Hollow da Don faced Pat Stay, the previous KOTD champion, on Dec. 6th, 2015 in London. Fans were led to believe was going to be a traditional three-round battle, only to discover at the last minute that it would be a one-round battle instead. Although battle rap is highly subjective, many sources agree that Hollow's round against Pat Stay was one of his best and that he won the match.

A rematch between Hollow Da Don and Pat Stay took place in May at KOTD's Massacre event.

Hollow also had a surprise one-round battle against Dizaster at KOTD's Massacre 3 event. This was a very controversial battle, as it sparked a rivalry between once good friends Hollow Da Don and Math Hoffa. Hollow and Diz reportedly have a full three-round battle slated.

Hollow recently went against Tay Roc for Summer Madness 6. Many Sources believed Hollow won that close match.

Recently, Hollow has been on a path of grudge matches.

First, Hollow had his rematch with Arsonal a decade later after their original at the URL event "Smack Volume 2" on March 31, 2018. In November, Hollow returned to URL at their "Summer Madness 8" event to battle John John Da Don, fellow battle rapper and founder of Atlanta's Bullpen Battle League. The two had a physical exchange during the face-off at the UDUBB event where he battled Loaded Lux. The battle is considered highly debatable with many pointing at John John Da Don as edging the win over Hollow.

In 2018, Hollow founded "Hidden Label Clothing" with hip-hop producer Mike Zombie.

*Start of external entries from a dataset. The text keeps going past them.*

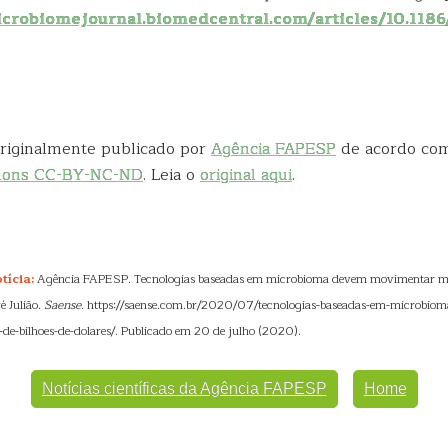
icrobiomejournal.biomedcentral.com/articles/10.118
 originalmente publicado por
Agência FAPESP
de acordo co
mons CC-BY-NC-ND
. Leia o
original aqui
.
tícia:
Agência FAPESP. Tecnologias baseadas em microbioma devem movimentar mer
é Julião.
Saense
. https://saense.com.br/2020/07/tecnologias-baseadas-em-microbio
e-bilhoes-de-dolares/. Publicado em 20 de julho (2020).
Notícias científicas da Agência FAPESP
Home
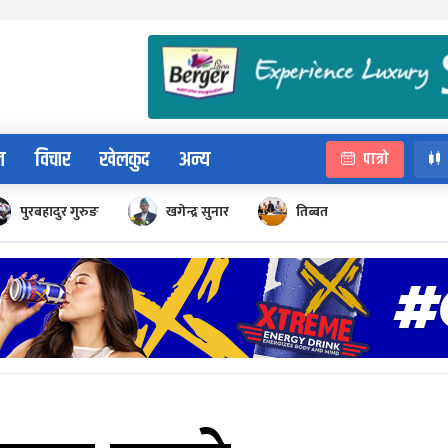
न
विचार
खेलकुद
अन्य
पात्रो
पुरबहादुर गुरुङ
खगेन्द्र सुनार
तिब्बत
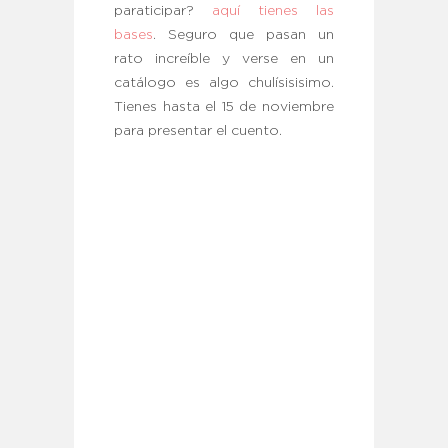
paraticipar?
aquí tienes las
bases
. Seguro que pasan un
rato increíble y verse en un
catálogo es algo chulísisisimo.
Tienes hasta el 15 de noviembre
para presentar el cuento.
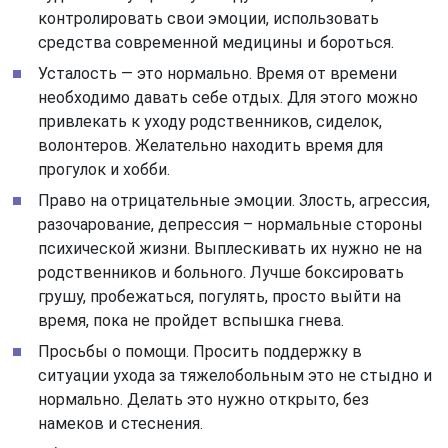
контролировать свои эмоции, использовать
средства современной медицины и бороться.
Усталость — это нормально. Время от времени
необходимо давать себе отдых. Для этого можно
привлекать к уходу родственников, сиделок,
волонтеров. Желательно находить время для
прогулок и хобби.
Право на отрицательные эмоции. Злость, агрессия,
разочарование, депрессия – нормальные стороны
психической жизни. Выплескивать их нужно не на
родственников и больного. Лучше боксировать
грушу, пробежаться, погулять, просто выйти на
время, пока не пройдет вспышка гнева.
Просьбы о помощи. Просить поддержку в
ситуации ухода за тяжелобольным это не стыдно и
нормально. Делать это нужно открыто, без
намеков и стеснения.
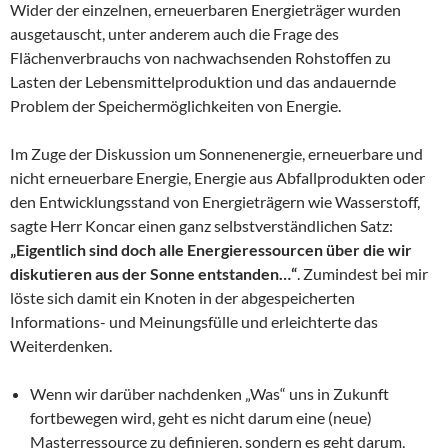
Wider der einzelnen, erneuerbaren Energieträger wurden
ausgetauscht, unter anderem auch die Frage des
Flächenverbrauchs von nachwachsenden Rohstoffen zu
Lasten der Lebensmittelproduktion und das andauernde
Problem der Speichermöglichkeiten von Energie.
Im Zuge der Diskussion um Sonnenenergie, erneuerbare und
nicht erneuerbare Energie, Energie aus Abfallprodukten oder
den Entwicklungsstand von Energieträgern wie Wasserstoff,
sagte Herr Koncar einen ganz selbstverständlichen Satz:
„Eigentlich sind doch alle Energieressourcen über die wir
diskutieren aus der Sonne entstanden…“
. Zumindest bei mir
löste sich damit ein Knoten in der abgespeicherten
Informations- und Meinungsfülle und erleichterte das
Weiterdenken.
Wenn wir darüber nachdenken „Was“ uns in Zukunft
fortbewegen wird, geht es nicht darum eine (neue)
Masterressource zu definieren, sondern es geht darum,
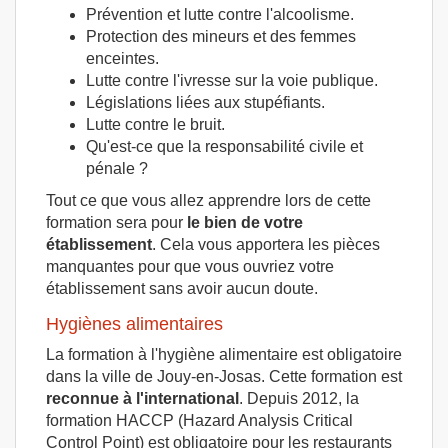
Prévention et lutte contre l'alcoolisme.
Protection des mineurs et des femmes
enceintes.
Lutte contre l'ivresse sur la voie publique.
Législations liées aux stupéfiants.
Lutte contre le bruit.
Qu'est-ce que la responsabilité civile et
pénale ?
Tout ce que vous allez apprendre lors de cette
formation sera pour
le bien de votre
établissement
. Cela vous apportera les pièces
manquantes pour que vous ouvriez votre
établissement sans avoir aucun doute.
Hygiènes alimentaires
La formation à l'hygiène alimentaire est obligatoire
dans la ville de Jouy-en-Josas. Cette formation est
reconnue à l'international
. Depuis 2012, la
formation HACCP (Hazard Analysis Critical
Control Point) est obligatoire pour les restaurants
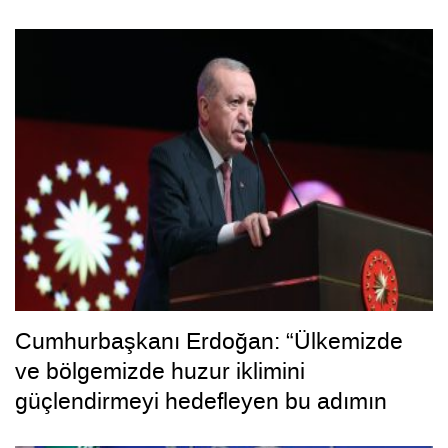
Cumhurbaşkanı Erdoğan: “Ülkemizde
ve bölgemizde huzur iklimini
güçlendirmeyi hedefleyen bu adımın
hayırlara vesile olmasını diliyorum”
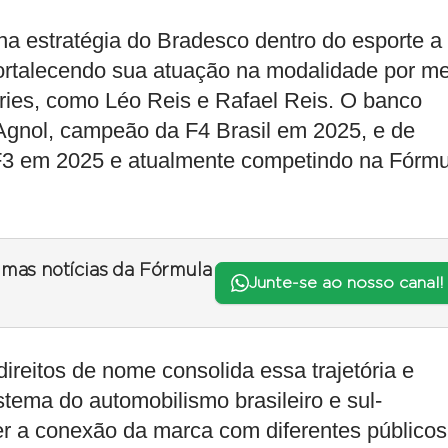
na estratégia do Bradesco dentro do esporte a
fortalecendo sua atuação na modalidade por me
eries, como Léo Reis e Rafael Reis. O banco
Agnol, campeão da F4 Brasil em 2025, e de
3 em 2025 e atualmente competindo na Fórmu
timas notícias da Fórmula
Junte-se ao nosso canal!
reitos de nome consolida essa trajetória e
stema do automobilismo brasileiro e sul-
cer a conexão da marca com diferentes públicos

On Feb 16, 2019, Hollow debuted in Rare Breed Entertainment, and battled his old colleague Math Hoffa in a highly anticipated and heated battle with Math Hoffa, whom many were expecting to lose pulled the battle to his table. A very controversial battle. Later that summer, Hollow was slated to perform in a 2 on 2 match with former opponent turned friend, Loaded Lux as the group Loaded Hollowz after the 2 appeared in a 2 on 2 match in the battle rap film Bodied. Their opponents were supposed to be the team Guntitles, composed of Tay Roc and Tsu Surf, 2 opponents Hollow faced in the past. However, weeks before the battle, Tsu Surf was arrested leaving the young battle rapper Chess to replace him, forming the group Gunz N Cake. The battle took place on August 9, with many battle rap fans and critics having Loaded Hollowz winning after a critically acclaimed performance from both Hollow Da Don and Loaded Lux.

==List of Battles==

- Hollow Da Don vs Yung Cyph (2006)
- Hollow Da Don vs Jay Focus (2008)
- Hollow Da Don vs Philly Swain (2009)
- Hollow Da Don vs Amzilla (2009)
- Hollow Da Don vs Yung Ill (2009)
- Hollow Da Don vs Arsonal (2009)
- Hollow Da Don vs Illmaculate (2009)
- Hollow Da Don vs Big T (2009)
- Hollow Da Don vs Aye Verb (2009)
- Hollow Da Don vs Passwurdz (2009)
- Hollow Da Don vs Okwerdz (2009)
- Hollow Da Don vs Goodz (2011)
- Hollow Da Don vs Hitman Holla (2011)
- Hollow Da Don vs Tsu Surf (2013)
- Hollow Da Don vs Loaded Lux (2014)
- Hollow Da Don vs Joe Budden (2014)
- Hollow Da Don vs Charlie Clips (2015)
- Hollow Da Don vs Pat Stay (2015)
- Hollow Da Don vs Pat Stay II (2016)
- Hollow Da Don vs Dizaster (2017)
- Hollow Da Don vs Tay Roc (2017)
- Hollow Da Don vs Arsonal II (2018)
- Hollow Da Don vs John John Da Don (2018)
- Hollow Da Don vs Math Hoffa (2019)
- Loaded Hollowz (with Loaded Lux) vs Gunz N Cake (2019)
- Hollow Da Don vs Danny Myers (2019)
- Hollow Da Don vs Rum Nitty (2021)
- Hollow Da Don vs K-shine (2021)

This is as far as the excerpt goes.